Jenny Dimond
- Country (sports): Australia
- Born: 13 November 1955 (age 69)

Singles

Grand Slam singles results
- Australian Open: 2R (1974)
- French Open: 1R (1976)
- Wimbledon: 4R (1975)
- US Open: 1R (1975)

Doubles

Grand Slam doubles results
- Australian Open: QF (1975)
- Wimbledon: 3R (1975)

Grand Slam mixed doubles results
- Wimbledon: 1R (1974)

= Jenny Dimond =

Australian tennis player

Jenny Dimond (born 13 November 1955) is an Australian former professional tennis player.

Dimond comes from a sporting family in the Illawarra, associated more with New South Wales Rugby League (NSWRL). She is the daughter of rugby league international Bobby Dimond, who played for Western Suburbs. Her uncle Peter also played for Australia and Western Suburbs, while her cousin Craig played in the NSWRL, mostly for Cronulla.

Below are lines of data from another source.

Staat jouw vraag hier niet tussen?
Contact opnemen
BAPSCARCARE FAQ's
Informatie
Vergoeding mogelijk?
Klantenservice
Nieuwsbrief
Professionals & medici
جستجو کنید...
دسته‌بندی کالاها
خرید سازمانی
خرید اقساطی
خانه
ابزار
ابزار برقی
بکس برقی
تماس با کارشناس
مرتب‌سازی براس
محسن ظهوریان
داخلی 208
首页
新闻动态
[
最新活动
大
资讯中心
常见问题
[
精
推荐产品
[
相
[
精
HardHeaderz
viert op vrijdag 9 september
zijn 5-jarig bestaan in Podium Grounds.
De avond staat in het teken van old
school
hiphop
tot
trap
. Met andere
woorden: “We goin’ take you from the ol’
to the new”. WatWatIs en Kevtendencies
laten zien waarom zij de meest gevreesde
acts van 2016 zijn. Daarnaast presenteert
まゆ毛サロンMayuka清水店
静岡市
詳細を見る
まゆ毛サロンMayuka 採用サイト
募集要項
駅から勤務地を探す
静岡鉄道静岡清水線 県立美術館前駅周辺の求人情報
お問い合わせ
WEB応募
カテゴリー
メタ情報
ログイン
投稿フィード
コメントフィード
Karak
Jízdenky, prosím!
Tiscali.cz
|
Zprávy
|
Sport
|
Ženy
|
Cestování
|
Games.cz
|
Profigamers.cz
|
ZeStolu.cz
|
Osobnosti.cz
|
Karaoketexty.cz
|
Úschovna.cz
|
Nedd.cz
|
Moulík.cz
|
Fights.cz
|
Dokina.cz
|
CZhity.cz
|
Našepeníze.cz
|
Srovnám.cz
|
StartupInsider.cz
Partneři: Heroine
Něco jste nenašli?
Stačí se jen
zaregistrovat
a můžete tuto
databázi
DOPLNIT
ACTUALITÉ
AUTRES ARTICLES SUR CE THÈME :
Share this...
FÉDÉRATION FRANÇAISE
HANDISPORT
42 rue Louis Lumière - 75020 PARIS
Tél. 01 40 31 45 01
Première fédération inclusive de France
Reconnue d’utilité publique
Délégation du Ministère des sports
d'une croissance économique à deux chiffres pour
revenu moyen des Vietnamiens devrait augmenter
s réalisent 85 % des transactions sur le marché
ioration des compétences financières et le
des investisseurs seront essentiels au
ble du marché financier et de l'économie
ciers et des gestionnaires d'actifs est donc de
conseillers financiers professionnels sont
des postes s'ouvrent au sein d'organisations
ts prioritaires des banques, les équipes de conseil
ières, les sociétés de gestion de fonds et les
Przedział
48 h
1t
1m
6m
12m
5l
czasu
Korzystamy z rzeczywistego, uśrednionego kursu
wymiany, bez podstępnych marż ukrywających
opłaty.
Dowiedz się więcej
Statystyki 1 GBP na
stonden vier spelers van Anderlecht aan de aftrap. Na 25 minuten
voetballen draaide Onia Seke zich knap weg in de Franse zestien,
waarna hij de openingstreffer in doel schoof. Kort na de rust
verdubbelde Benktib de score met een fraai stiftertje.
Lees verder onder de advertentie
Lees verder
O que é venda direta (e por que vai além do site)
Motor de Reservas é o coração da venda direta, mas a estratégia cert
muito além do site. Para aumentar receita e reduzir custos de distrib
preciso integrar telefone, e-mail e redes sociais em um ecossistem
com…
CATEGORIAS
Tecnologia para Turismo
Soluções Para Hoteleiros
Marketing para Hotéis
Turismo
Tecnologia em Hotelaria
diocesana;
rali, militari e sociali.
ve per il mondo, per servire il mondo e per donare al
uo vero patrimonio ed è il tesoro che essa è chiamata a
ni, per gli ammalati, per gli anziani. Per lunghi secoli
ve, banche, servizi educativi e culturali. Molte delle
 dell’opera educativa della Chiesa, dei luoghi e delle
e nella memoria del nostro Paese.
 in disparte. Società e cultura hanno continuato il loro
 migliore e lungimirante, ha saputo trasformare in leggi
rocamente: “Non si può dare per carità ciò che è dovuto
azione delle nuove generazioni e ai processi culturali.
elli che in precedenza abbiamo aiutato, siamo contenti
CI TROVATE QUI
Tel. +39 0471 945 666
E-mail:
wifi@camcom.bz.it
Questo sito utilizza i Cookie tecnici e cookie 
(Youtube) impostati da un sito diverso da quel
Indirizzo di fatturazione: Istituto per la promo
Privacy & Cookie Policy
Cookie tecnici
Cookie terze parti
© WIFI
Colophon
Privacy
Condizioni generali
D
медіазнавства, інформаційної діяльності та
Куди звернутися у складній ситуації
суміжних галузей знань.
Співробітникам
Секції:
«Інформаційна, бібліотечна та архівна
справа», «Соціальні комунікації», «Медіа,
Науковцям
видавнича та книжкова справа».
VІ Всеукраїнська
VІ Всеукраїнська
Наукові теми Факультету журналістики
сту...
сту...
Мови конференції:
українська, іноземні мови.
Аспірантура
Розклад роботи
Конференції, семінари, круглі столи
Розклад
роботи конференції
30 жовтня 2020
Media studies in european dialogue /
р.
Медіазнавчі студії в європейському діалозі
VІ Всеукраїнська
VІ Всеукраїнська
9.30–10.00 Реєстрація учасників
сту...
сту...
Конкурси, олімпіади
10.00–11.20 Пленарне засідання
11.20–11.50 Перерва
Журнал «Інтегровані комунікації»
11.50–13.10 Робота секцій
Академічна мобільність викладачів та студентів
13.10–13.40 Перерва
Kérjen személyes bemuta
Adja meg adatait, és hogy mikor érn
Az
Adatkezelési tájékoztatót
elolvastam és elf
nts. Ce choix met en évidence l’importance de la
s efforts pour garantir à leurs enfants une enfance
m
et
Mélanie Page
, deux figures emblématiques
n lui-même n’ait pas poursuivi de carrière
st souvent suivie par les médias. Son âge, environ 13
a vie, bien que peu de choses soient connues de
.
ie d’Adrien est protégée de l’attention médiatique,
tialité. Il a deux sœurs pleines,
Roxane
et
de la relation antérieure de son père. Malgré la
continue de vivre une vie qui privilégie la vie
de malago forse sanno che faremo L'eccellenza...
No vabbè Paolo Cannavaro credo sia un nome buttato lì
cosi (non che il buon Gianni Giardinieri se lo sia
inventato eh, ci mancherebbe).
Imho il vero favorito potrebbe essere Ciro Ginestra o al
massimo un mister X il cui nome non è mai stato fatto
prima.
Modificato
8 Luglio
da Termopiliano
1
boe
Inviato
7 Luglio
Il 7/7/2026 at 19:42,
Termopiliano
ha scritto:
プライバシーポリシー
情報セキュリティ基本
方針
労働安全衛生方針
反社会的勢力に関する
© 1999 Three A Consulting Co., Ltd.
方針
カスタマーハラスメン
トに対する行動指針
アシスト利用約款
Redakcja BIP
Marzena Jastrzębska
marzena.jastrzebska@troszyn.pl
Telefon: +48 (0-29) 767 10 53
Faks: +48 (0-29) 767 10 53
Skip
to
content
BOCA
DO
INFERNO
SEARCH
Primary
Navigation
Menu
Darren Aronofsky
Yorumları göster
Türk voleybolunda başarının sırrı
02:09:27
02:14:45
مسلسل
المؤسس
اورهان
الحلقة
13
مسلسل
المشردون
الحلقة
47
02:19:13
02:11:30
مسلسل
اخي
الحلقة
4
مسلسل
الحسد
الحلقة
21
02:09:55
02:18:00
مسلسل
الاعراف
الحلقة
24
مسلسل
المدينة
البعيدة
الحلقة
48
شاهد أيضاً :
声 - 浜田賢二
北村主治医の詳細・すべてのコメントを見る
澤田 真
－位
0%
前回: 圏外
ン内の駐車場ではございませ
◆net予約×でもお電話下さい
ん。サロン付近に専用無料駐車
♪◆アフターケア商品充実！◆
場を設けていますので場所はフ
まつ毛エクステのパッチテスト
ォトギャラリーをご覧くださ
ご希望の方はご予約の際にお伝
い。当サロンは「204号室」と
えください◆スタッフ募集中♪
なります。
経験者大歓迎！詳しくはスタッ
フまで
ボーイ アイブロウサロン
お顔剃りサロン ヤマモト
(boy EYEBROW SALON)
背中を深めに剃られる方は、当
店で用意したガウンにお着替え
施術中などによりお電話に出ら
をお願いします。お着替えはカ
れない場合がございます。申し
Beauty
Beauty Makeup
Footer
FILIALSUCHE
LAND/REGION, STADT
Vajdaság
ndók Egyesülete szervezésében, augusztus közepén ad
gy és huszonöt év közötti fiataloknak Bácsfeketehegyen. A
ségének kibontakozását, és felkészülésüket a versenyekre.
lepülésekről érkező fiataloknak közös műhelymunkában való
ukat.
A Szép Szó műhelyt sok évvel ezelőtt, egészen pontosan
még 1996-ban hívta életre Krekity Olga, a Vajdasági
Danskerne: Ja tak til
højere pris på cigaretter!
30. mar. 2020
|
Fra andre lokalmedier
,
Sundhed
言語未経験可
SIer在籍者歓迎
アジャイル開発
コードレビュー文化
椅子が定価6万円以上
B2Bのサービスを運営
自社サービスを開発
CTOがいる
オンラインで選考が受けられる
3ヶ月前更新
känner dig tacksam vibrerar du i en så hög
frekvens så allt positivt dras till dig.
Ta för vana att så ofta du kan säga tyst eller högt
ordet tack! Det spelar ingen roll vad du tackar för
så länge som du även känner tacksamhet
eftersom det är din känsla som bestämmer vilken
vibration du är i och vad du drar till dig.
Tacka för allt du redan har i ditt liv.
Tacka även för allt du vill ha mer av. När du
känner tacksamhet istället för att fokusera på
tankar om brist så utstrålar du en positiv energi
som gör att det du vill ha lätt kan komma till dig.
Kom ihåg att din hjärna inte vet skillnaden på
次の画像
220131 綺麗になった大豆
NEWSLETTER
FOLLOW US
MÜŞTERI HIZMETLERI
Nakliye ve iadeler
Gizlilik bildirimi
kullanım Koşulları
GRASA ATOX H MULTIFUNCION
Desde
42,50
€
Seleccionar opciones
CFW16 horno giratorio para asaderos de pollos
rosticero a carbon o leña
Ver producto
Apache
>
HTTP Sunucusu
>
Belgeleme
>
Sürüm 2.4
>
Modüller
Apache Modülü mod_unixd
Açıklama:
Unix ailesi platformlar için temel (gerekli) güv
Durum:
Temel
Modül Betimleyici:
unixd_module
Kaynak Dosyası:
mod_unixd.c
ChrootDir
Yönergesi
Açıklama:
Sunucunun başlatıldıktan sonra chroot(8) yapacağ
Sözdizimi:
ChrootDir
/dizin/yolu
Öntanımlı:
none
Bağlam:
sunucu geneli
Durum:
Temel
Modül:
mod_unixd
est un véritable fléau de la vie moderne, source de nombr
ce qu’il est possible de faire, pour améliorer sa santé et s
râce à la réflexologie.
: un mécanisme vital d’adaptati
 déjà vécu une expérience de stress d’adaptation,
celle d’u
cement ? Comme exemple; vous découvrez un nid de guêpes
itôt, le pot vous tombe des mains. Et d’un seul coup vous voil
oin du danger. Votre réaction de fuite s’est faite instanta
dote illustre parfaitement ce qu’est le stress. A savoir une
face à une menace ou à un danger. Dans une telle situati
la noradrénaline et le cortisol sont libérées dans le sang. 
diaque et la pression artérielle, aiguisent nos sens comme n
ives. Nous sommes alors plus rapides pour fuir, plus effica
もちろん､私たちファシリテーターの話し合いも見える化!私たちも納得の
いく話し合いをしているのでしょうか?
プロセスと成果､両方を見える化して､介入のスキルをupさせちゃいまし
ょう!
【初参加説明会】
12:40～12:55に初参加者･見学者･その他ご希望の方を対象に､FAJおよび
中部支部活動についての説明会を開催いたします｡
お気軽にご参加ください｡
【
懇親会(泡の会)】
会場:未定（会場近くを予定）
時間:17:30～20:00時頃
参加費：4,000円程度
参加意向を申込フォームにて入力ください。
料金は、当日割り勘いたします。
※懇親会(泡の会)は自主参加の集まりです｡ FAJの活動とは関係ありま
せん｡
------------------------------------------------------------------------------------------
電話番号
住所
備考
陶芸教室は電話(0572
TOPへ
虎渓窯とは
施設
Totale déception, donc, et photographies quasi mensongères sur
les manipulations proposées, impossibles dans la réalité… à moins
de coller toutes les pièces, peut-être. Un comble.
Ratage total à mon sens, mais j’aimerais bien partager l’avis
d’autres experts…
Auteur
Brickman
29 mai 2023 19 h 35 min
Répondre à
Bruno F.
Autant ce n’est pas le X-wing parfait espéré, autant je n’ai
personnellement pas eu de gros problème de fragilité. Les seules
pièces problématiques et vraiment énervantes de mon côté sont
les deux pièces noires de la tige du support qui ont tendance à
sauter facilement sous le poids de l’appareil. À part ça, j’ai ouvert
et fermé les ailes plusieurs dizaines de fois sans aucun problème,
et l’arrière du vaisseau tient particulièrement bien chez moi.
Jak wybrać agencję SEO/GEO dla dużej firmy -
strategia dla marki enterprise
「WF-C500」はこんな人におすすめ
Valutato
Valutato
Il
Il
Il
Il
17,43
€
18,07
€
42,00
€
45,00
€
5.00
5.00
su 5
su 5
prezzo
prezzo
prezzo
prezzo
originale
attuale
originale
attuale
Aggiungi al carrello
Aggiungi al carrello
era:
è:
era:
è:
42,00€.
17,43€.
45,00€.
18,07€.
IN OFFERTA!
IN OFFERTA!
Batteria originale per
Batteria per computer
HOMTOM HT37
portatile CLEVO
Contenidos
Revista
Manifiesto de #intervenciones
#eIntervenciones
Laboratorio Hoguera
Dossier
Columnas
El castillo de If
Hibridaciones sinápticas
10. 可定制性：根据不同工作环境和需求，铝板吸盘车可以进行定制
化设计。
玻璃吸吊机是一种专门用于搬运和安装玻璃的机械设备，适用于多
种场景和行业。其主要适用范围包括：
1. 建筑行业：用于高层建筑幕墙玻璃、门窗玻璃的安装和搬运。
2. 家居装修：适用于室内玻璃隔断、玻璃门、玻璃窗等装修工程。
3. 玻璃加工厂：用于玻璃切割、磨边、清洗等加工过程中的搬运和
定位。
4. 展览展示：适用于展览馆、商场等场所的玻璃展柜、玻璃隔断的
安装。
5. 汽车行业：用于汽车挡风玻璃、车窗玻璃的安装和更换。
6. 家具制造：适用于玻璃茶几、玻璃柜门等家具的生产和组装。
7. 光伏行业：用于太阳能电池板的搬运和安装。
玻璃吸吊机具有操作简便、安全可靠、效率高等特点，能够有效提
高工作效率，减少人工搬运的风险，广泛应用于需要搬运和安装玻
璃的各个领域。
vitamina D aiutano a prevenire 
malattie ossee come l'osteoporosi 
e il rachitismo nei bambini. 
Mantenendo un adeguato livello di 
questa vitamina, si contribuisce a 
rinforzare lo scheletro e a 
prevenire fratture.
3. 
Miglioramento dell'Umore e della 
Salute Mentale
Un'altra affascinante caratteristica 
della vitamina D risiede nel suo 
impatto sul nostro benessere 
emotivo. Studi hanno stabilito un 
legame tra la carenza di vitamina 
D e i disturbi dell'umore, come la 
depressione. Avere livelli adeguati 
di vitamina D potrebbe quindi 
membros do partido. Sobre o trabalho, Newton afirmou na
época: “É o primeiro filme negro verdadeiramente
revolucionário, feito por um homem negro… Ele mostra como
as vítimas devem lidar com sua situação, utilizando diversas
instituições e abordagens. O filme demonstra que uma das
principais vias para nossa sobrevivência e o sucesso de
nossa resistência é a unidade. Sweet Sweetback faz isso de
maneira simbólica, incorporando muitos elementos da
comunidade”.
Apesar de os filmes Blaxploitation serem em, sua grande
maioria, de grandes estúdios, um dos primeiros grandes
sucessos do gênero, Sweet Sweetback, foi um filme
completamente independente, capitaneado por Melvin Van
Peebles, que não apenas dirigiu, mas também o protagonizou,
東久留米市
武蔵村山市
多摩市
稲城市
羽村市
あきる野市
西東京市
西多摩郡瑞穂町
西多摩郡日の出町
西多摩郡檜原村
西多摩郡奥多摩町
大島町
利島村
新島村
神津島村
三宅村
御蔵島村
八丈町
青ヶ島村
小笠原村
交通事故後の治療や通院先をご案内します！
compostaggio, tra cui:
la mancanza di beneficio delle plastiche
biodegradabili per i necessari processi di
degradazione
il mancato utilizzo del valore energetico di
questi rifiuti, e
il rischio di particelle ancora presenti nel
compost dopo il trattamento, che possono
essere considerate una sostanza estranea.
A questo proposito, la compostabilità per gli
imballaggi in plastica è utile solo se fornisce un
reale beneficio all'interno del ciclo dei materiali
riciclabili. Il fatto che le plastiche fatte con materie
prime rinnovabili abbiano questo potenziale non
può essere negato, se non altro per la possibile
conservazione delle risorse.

While competing on the professional tour in the 1970s, Dimond featured in all four grand slam tournaments. She was a junior doubles champion at the 1973 Australian Open with Dianne Fromholtz and teamed up with her again to make the quarter-finals of the women's doubles at the 1975 Australian Open. In singles, she reached the fourth round of the 1975 Wimbledon Championships, playing as a qualifier. She lost her fourth round match to past champion Evonne Goolagong Cawley.